The princess stood waiting me, in a robe embroidered with argentine rings and discs, rectangles and lozenges, close together—a silver mail. It fell unbroken from her neck and hid her feet, but its long open sleeves left her arms bare.
In the room was a table of ivory, bearing cakes and fruit, an ivory jug of milk, a crystal jug of wine of a pale rose-colour, and a white loaf.
“Here we do not kill to eat,” she said; “but I think you will like what I can give you.”
I told her I could desire nothing better than what I saw. She seated herself on a couch by the table, and made me a sign to sit by her.
She poured me out a bowlful of milk, and, handing me the loaf, begged me to break from it such a piece as I liked. Then she filled from the wine-jug two silver goblets of grotesquely graceful workmanship.
“You have never drunk wine like this!” she said.
I drank, and wondered: every flower of Hybla and Hymettus must have sent its ghost to swell the soul of that wine!
“And now that you will be able to listen,” she went on, “I must do what I can to make myself intelligible to you.

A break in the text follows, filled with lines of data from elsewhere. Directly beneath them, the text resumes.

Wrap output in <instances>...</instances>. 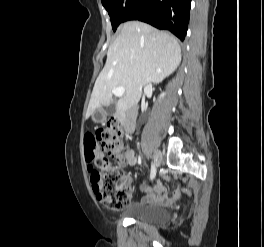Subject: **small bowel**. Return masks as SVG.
<instances>
[{"mask_svg": "<svg viewBox=\"0 0 264 247\" xmlns=\"http://www.w3.org/2000/svg\"><path fill=\"white\" fill-rule=\"evenodd\" d=\"M125 157L130 164L133 165L135 163L133 152L131 150H128L126 152ZM127 181L130 182L131 179L127 177ZM142 190L145 192L143 196V200L146 202H152V201L169 202L170 201V198L167 196L166 189L161 183H156L151 188L143 187Z\"/></svg>", "mask_w": 264, "mask_h": 247, "instance_id": "small-bowel-1", "label": "small bowel"}]
</instances>
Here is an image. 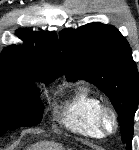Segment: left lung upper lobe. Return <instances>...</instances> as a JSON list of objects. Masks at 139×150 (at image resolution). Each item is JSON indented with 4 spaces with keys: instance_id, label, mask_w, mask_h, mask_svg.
I'll list each match as a JSON object with an SVG mask.
<instances>
[{
    "instance_id": "1",
    "label": "left lung upper lobe",
    "mask_w": 139,
    "mask_h": 150,
    "mask_svg": "<svg viewBox=\"0 0 139 150\" xmlns=\"http://www.w3.org/2000/svg\"><path fill=\"white\" fill-rule=\"evenodd\" d=\"M67 79H85L104 92L120 118L122 141L131 148L139 101V73L126 39L111 25L89 23L59 34Z\"/></svg>"
}]
</instances>
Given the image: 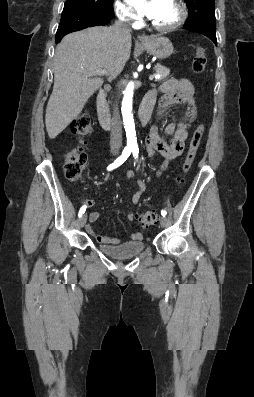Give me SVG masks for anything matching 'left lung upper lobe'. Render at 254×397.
<instances>
[{
    "label": "left lung upper lobe",
    "instance_id": "5c2ea615",
    "mask_svg": "<svg viewBox=\"0 0 254 397\" xmlns=\"http://www.w3.org/2000/svg\"><path fill=\"white\" fill-rule=\"evenodd\" d=\"M189 8V14L194 20L211 16L215 17L214 0H184Z\"/></svg>",
    "mask_w": 254,
    "mask_h": 397
}]
</instances>
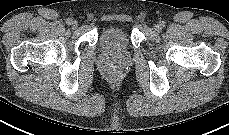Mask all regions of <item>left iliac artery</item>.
<instances>
[{"mask_svg":"<svg viewBox=\"0 0 229 135\" xmlns=\"http://www.w3.org/2000/svg\"><path fill=\"white\" fill-rule=\"evenodd\" d=\"M160 24H161V27L165 26V22L164 21H162Z\"/></svg>","mask_w":229,"mask_h":135,"instance_id":"obj_1","label":"left iliac artery"}]
</instances>
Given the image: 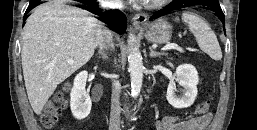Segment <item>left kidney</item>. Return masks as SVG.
<instances>
[{
	"instance_id": "5707ae66",
	"label": "left kidney",
	"mask_w": 257,
	"mask_h": 130,
	"mask_svg": "<svg viewBox=\"0 0 257 130\" xmlns=\"http://www.w3.org/2000/svg\"><path fill=\"white\" fill-rule=\"evenodd\" d=\"M175 80L183 87V96H176L175 84L171 81L167 89V101L176 109L190 107L194 103L198 92L199 77L196 68L191 64L179 65L176 69Z\"/></svg>"
}]
</instances>
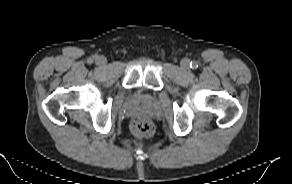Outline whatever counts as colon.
Here are the masks:
<instances>
[{"mask_svg":"<svg viewBox=\"0 0 292 184\" xmlns=\"http://www.w3.org/2000/svg\"><path fill=\"white\" fill-rule=\"evenodd\" d=\"M131 132L137 137H150L154 133V127L148 121L137 119L131 123Z\"/></svg>","mask_w":292,"mask_h":184,"instance_id":"5ec220e1","label":"colon"}]
</instances>
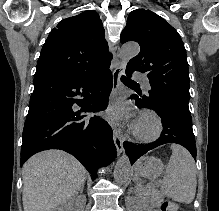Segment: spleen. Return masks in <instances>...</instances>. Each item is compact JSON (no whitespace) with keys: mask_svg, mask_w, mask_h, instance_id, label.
Wrapping results in <instances>:
<instances>
[{"mask_svg":"<svg viewBox=\"0 0 219 211\" xmlns=\"http://www.w3.org/2000/svg\"><path fill=\"white\" fill-rule=\"evenodd\" d=\"M172 155L166 167L161 189L174 201L191 203L196 193L195 161L188 149L172 143Z\"/></svg>","mask_w":219,"mask_h":211,"instance_id":"spleen-1","label":"spleen"}]
</instances>
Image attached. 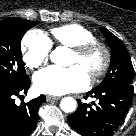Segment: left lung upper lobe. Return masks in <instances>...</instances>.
<instances>
[{
	"mask_svg": "<svg viewBox=\"0 0 136 136\" xmlns=\"http://www.w3.org/2000/svg\"><path fill=\"white\" fill-rule=\"evenodd\" d=\"M101 32L111 48V64L105 79L96 88L101 89L116 84H132L134 69L125 45L106 28L101 27Z\"/></svg>",
	"mask_w": 136,
	"mask_h": 136,
	"instance_id": "left-lung-upper-lobe-1",
	"label": "left lung upper lobe"
}]
</instances>
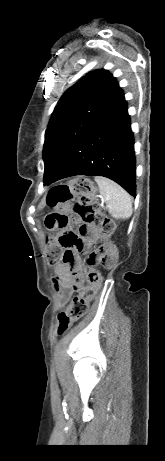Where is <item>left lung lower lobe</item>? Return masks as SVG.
<instances>
[{
  "label": "left lung lower lobe",
  "instance_id": "1",
  "mask_svg": "<svg viewBox=\"0 0 165 461\" xmlns=\"http://www.w3.org/2000/svg\"><path fill=\"white\" fill-rule=\"evenodd\" d=\"M135 164L130 116L120 91L49 184L76 175L104 176L135 195Z\"/></svg>",
  "mask_w": 165,
  "mask_h": 461
}]
</instances>
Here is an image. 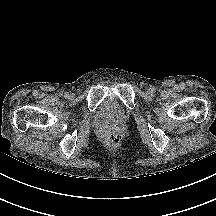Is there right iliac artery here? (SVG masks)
<instances>
[{"label":"right iliac artery","mask_w":216,"mask_h":216,"mask_svg":"<svg viewBox=\"0 0 216 216\" xmlns=\"http://www.w3.org/2000/svg\"><path fill=\"white\" fill-rule=\"evenodd\" d=\"M64 97L65 98H68L69 97V94L66 92V93H64Z\"/></svg>","instance_id":"right-iliac-artery-1"}]
</instances>
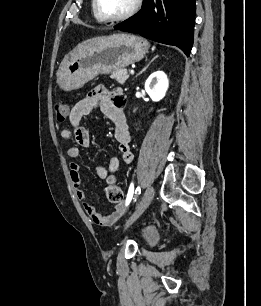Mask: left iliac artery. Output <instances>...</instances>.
<instances>
[{
  "label": "left iliac artery",
  "mask_w": 261,
  "mask_h": 306,
  "mask_svg": "<svg viewBox=\"0 0 261 306\" xmlns=\"http://www.w3.org/2000/svg\"><path fill=\"white\" fill-rule=\"evenodd\" d=\"M133 193H134V186H133V183H131L129 190H128L127 198H126V206L129 205V203L131 202ZM140 193H141V189L140 187H137L135 190V194L138 196L140 195Z\"/></svg>",
  "instance_id": "left-iliac-artery-1"
}]
</instances>
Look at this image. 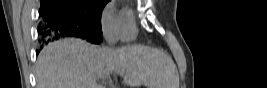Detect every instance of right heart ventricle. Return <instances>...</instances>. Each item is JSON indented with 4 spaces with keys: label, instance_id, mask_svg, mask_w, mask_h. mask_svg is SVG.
<instances>
[{
    "label": "right heart ventricle",
    "instance_id": "1",
    "mask_svg": "<svg viewBox=\"0 0 267 88\" xmlns=\"http://www.w3.org/2000/svg\"><path fill=\"white\" fill-rule=\"evenodd\" d=\"M121 36L125 41H130L136 37V26L133 20V13L130 9H123L121 11Z\"/></svg>",
    "mask_w": 267,
    "mask_h": 88
}]
</instances>
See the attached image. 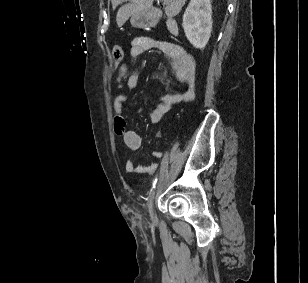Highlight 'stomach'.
Masks as SVG:
<instances>
[{
    "label": "stomach",
    "instance_id": "obj_1",
    "mask_svg": "<svg viewBox=\"0 0 308 283\" xmlns=\"http://www.w3.org/2000/svg\"><path fill=\"white\" fill-rule=\"evenodd\" d=\"M153 19L147 12L138 13L131 16L130 23L134 27H148L152 24Z\"/></svg>",
    "mask_w": 308,
    "mask_h": 283
}]
</instances>
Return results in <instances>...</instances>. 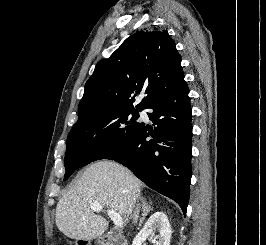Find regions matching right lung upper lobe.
I'll use <instances>...</instances> for the list:
<instances>
[{
  "label": "right lung upper lobe",
  "mask_w": 266,
  "mask_h": 245,
  "mask_svg": "<svg viewBox=\"0 0 266 245\" xmlns=\"http://www.w3.org/2000/svg\"><path fill=\"white\" fill-rule=\"evenodd\" d=\"M175 41L166 30L135 32L108 59L99 61L85 84L79 119L117 107L144 109L158 96L184 80ZM147 96L133 106L135 96ZM78 119V120H79Z\"/></svg>",
  "instance_id": "cb5924a9"
}]
</instances>
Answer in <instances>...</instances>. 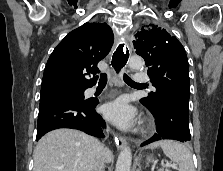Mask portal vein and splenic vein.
I'll return each instance as SVG.
<instances>
[{
    "label": "portal vein and splenic vein",
    "mask_w": 223,
    "mask_h": 171,
    "mask_svg": "<svg viewBox=\"0 0 223 171\" xmlns=\"http://www.w3.org/2000/svg\"><path fill=\"white\" fill-rule=\"evenodd\" d=\"M161 165H162L163 167H172V166H173V165H172L171 163H169V162H167L166 164L162 163ZM152 171H154V169H153Z\"/></svg>",
    "instance_id": "obj_1"
}]
</instances>
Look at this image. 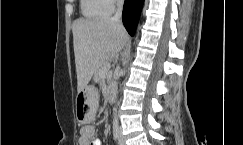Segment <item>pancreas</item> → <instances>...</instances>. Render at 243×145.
Segmentation results:
<instances>
[{"label": "pancreas", "mask_w": 243, "mask_h": 145, "mask_svg": "<svg viewBox=\"0 0 243 145\" xmlns=\"http://www.w3.org/2000/svg\"><path fill=\"white\" fill-rule=\"evenodd\" d=\"M108 61L105 60V59H102L100 62H99V65H98V68L95 72V81H100L101 78H102V75H105L106 73L104 72V69L107 65Z\"/></svg>", "instance_id": "cf45deb5"}]
</instances>
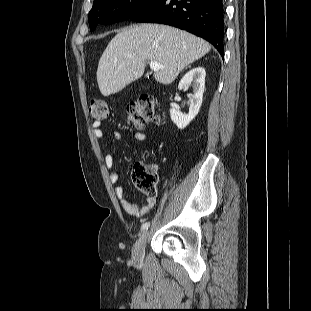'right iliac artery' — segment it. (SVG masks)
Instances as JSON below:
<instances>
[{
	"instance_id": "right-iliac-artery-1",
	"label": "right iliac artery",
	"mask_w": 311,
	"mask_h": 311,
	"mask_svg": "<svg viewBox=\"0 0 311 311\" xmlns=\"http://www.w3.org/2000/svg\"><path fill=\"white\" fill-rule=\"evenodd\" d=\"M149 226H150L149 222L143 223L142 226H141V232L147 230Z\"/></svg>"
}]
</instances>
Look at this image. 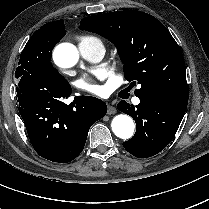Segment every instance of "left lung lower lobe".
Instances as JSON below:
<instances>
[{
  "instance_id": "0a47b994",
  "label": "left lung lower lobe",
  "mask_w": 209,
  "mask_h": 209,
  "mask_svg": "<svg viewBox=\"0 0 209 209\" xmlns=\"http://www.w3.org/2000/svg\"><path fill=\"white\" fill-rule=\"evenodd\" d=\"M140 104L129 105L122 100L118 110L136 122V133L123 143L124 148L138 158H147L162 151L173 139L185 114L188 101L164 98L157 94L137 96Z\"/></svg>"
}]
</instances>
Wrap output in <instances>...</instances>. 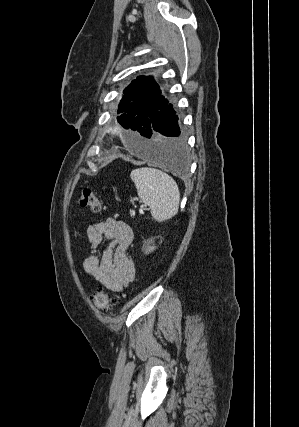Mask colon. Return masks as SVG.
Segmentation results:
<instances>
[{"label":"colon","instance_id":"colon-1","mask_svg":"<svg viewBox=\"0 0 299 427\" xmlns=\"http://www.w3.org/2000/svg\"><path fill=\"white\" fill-rule=\"evenodd\" d=\"M78 206L91 213H98L101 210V202L98 195L90 189H84L81 192L78 198ZM92 300L98 309L106 313L112 312L114 302L104 289H97L92 296Z\"/></svg>","mask_w":299,"mask_h":427}]
</instances>
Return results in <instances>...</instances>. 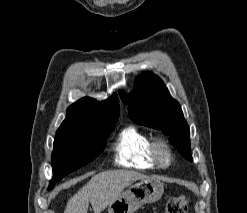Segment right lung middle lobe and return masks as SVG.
Returning <instances> with one entry per match:
<instances>
[{
  "label": "right lung middle lobe",
  "mask_w": 247,
  "mask_h": 213,
  "mask_svg": "<svg viewBox=\"0 0 247 213\" xmlns=\"http://www.w3.org/2000/svg\"><path fill=\"white\" fill-rule=\"evenodd\" d=\"M116 123L90 132L56 133L52 152L53 178L49 190L67 174L93 161L103 150Z\"/></svg>",
  "instance_id": "obj_1"
}]
</instances>
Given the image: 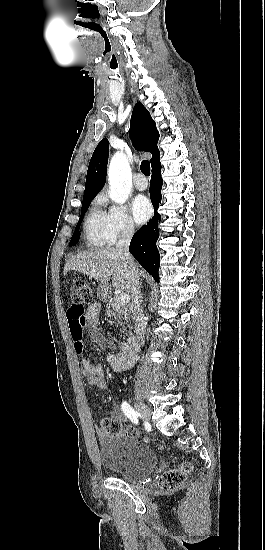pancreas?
Here are the masks:
<instances>
[{"label": "pancreas", "instance_id": "cf45deb5", "mask_svg": "<svg viewBox=\"0 0 265 550\" xmlns=\"http://www.w3.org/2000/svg\"><path fill=\"white\" fill-rule=\"evenodd\" d=\"M106 308V313L109 316L118 318L122 324H128L133 319L132 304L121 303L119 296L111 298Z\"/></svg>", "mask_w": 265, "mask_h": 550}]
</instances>
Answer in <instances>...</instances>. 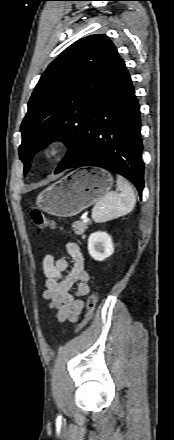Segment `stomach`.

Our natures, however, are so different, that this may not be easy. Men and women live but to die; we, that is such as I—we are but a few—live to live on. Old age is to you a horror; to me it is a dear desire: the older we grow, the nearer we are to our perfection. Your perfection is a poor thing, comes soon, and lasts but a little while; ours is a ceaseless ripening. I am not yet ripe, and have lived thousands of your years—how many, I never cared to note. The everlasting will not be measured.
“Many lovers have sought me; I have loved none of them: they sought but to enslave me; they sought me but as the men of my city seek gems of price.—When you found me, I found a man! I put you to the test; you stood it; your love was genuine!—It was, however, far from ideal—far from such love as I would have. You loved me truly, but not with true love. Pity has, but is not love. What woman of any world would return love for pity? Such love as yours was then, is hateful to me. I knew that, if you saw me as I am, you would love me—like the rest of them—to have and to hold: I would none of that either! I would be otherwise loved! I would have a love that outlived hopelessness, outmeasured indifference, hate, scorn! Therefore did I put on cruelty, despite, ingratitude. When I left you, I had shown myself such as you could at least no longer follow from pity: I was no longer in need of you! But you must satisfy my desire or set me free—prove yourself priceless or worthless! To satisfy the hunger of my love, you must follow me, looking for nothing, not gratitude, not even pity in return!—follow and find me, and be content with merest presence, with scantest forbearance!—I, not you, have failed; I yield the contest.”
She looked at me tenderly, and hid her face in her hands. But I had caught a flash and a sparkle behind the tenderness, and did not believe her. She laid herself out to secure and enslave me; she only fascinated me!